Eine zentrale Schlussfolgerung ist, dass sich die Rahmenbedingungen in den Vereinig-ten Staaten signifikant von denen in Europa unterscheiden. Der Wettbewerb auf den europäischen Breitbandmärkten ist wesentlich stärker ausgeprägt, was hohe Relevanz für das Thema Netzneutralität hat. Der durchschnittliche Europäer kann zwischen einer wesentlich größeren Zahl von Anbietern wählen, weswegen problematische Abwei-chungen vom Prinzip der Netzneutralität wesentlich weniger wahrscheinlich als in den Vereinigten Staaten sind. Gleichzeitig haben europäische Regulierer eine größere Auswahl an Werkzeugen (sowohl ex ante als auch ex post) um wettbewerbsschädigen-den Abweichungen vom Prinzip der Netzneutralität vorzubeugen oder um diese zu sanktionieren, falls sie bereits aufgetreten sind. Zusammengenommen stellt sich das Thema Netzneutralität somit in Europa ganz unterschiedlich und wesentlich unproble-matischer als in den USA dar.

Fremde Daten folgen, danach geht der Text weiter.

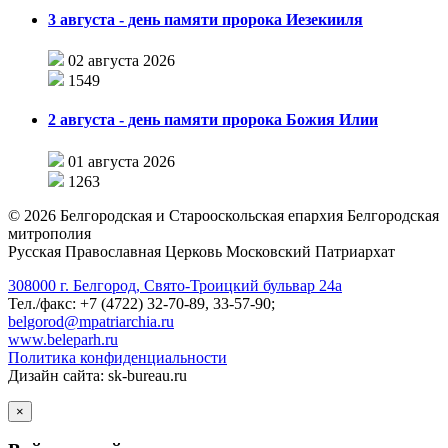
3 августа - день памяти пророка Иезекииля
02 августа 2026
1549
2 августа - день памяти пророка Божия Илии
01 августа 2026
1263
©
2026
Белгородская и Старооскольская епархия Белгородская
митрополия
Русская Православная Церковь Московский Патриархат
308000 г. Белгород, Свято-Троицкий бульвар 24а
Тел./факс: +7 (4722) 32-70-89, 33-57-90;
belgorod@mpatriarchia.ru
www.beleparh.ru
Политика конфиденциальности
Дизайн сайта: sk-bureau.ru
×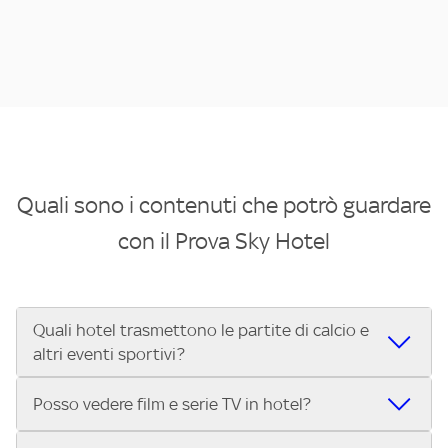
Quali sono i contenuti che potrò guardare
con il Prova Sky Hotel
Quali hotel trasmettono le partite di calcio e
altri eventi sportivi?
Se cerchi un hotel dove poter vedere le partite di Serie A,
Posso vedere film e serie TV in hotel?
UEFA Champions League, Formula 1®, MotoGP™ e tutto lo
sport di Sky, Trova Hotel ti aiuta a individuarlo in pochi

Angesichts des unterschiedlichen Charakters des Netzneutralitätsproblems in Europa, sollte es für Regulierer und Gesetzgeber oberste Priorität haben weiterhin mögliche Probleme durch die Aufrechterhaltung der Wettbewerbsfähigkeit der zugrunde liegenden Märkte zu vermeiden. Die Kommissionsvorschläge vom 13. November 2007 erweitern die bereits verfügbaren Mittel für europäische Regulierer in maßvoller Art und Weise in erster Linie durch die Realisierung von größerer Transparenz für Endkunden. Dies erscheint als ein maßvoller und geeigneter Schritt. Für radikalere Maßnahmen sehen wir in Europa keine Notwendigkeit.